The work done by the Earth on the book has been converted into kinetic energy of the book (because the book accelerates as it approaches the ground). SInce the total mechanical energy of the Earth-book system must be conserved, this means that potential energy U has been converted into kinetic energy K: therefore, the loss in potential energy U is exactly -373.4 J.

(c) 411.6 J

The gravitational potential energy U is given by:

`U=mgh`

where m = 3.00 kg is the mass of the book, g = 9.8 m/s^2 is the gravitational acceleration, h=14.0 m is the height of the book above the reference level (the ground).
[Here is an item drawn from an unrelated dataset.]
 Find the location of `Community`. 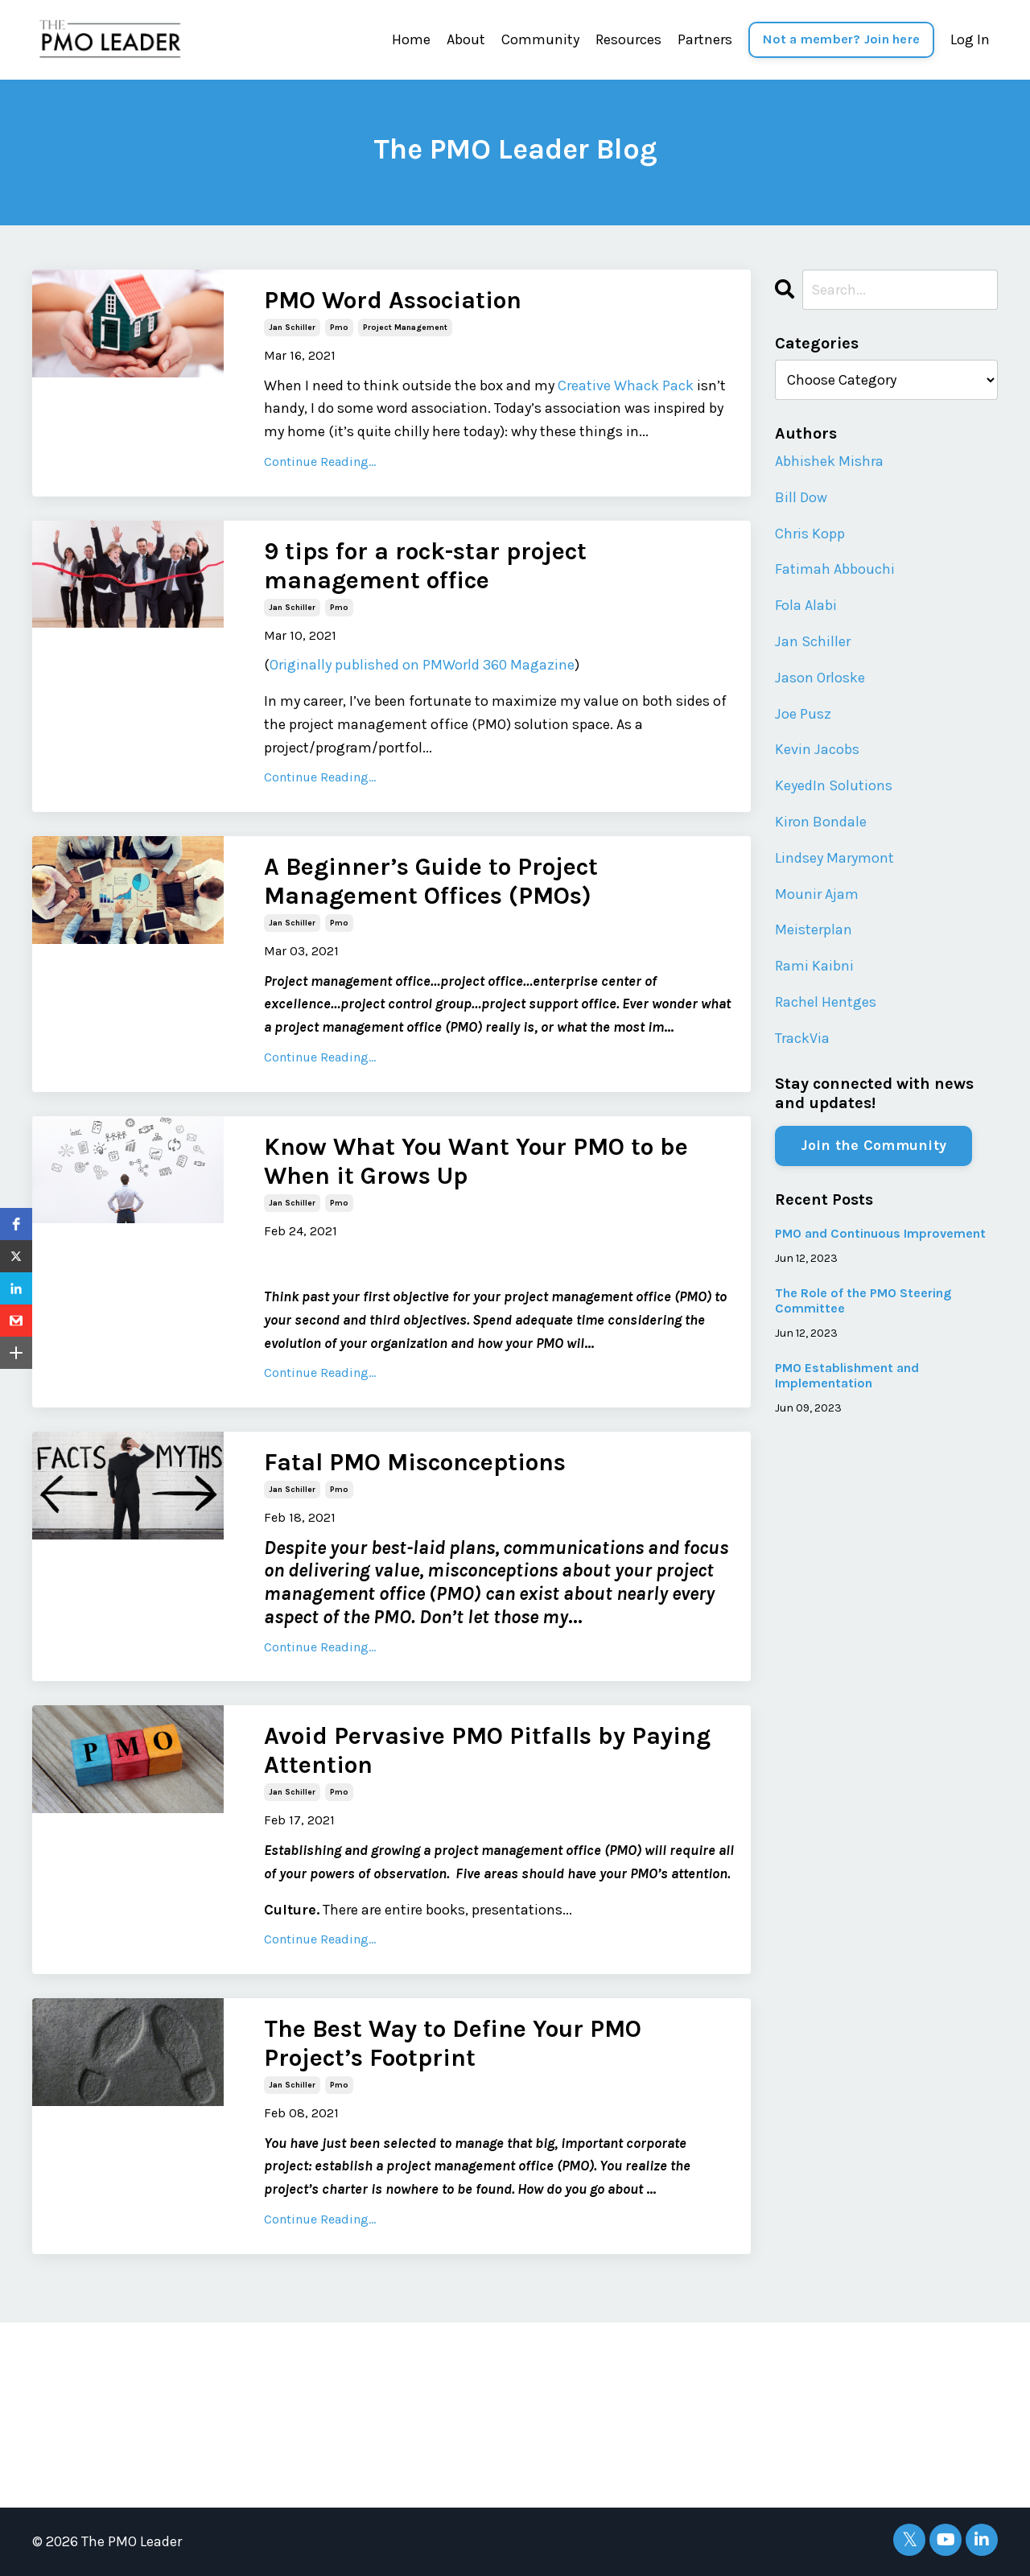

Substituting,

`U=(3.00 kg)(9.8 m/s^2)(14.0 m)=411.6 J`

(d) 38.2 J

When the book reaches the hand, its height above the ground level is

h = 1.30 m

therefore, the gravitational potential energy this time is

`U=mgh=(3.00 kg)(9.8 m/s^2)(1.30 m)=38.2 J`

(e) 373.4 J

The work done by gravity does not change if we change the value of the potential energy at ground level. In fact, the work done by gravity is still calculated as before:

`W=Fd=(29.4 N)(12.7 m)=373.4 J`

(f) -373.4 J

As we did in point b), the work done by the Earth on the book has been converted into kinetic energy of the book (because the book accelerates as it approaches the ground), so the loss in potential energy is equal to the work done by gravity, and this value does not depend on the value of the potential energy at ground level, so it is still -373.4 J.

(g) 511.6 J

The gravitational potential energy U is given by:

`U=mgh+U_0`

where m = 3.00 kg is the mass of the book, g = 9.8 m/s^2 is the gravitational acceleration, h=14.0 m is the height of the book above the reference level (the ground), and
`U_0 = 100 J` is the potential energy at ground level, which must be added into the formula. Substituting,

`U=(3.00 kg)(9.8 m/s^2)(14.0 m)+100 J=511.6 J`

(h) 138.2 J

As before, we can calculate the potential energy of the book at a height of h=1.30 m, adding 100 J of energy which is the value of the potential energy at ground level. we find:

`U=mgh+U_0=(3.00 kg)(9.8 m/s^2)(1.30 m)+100 J=138.2 J`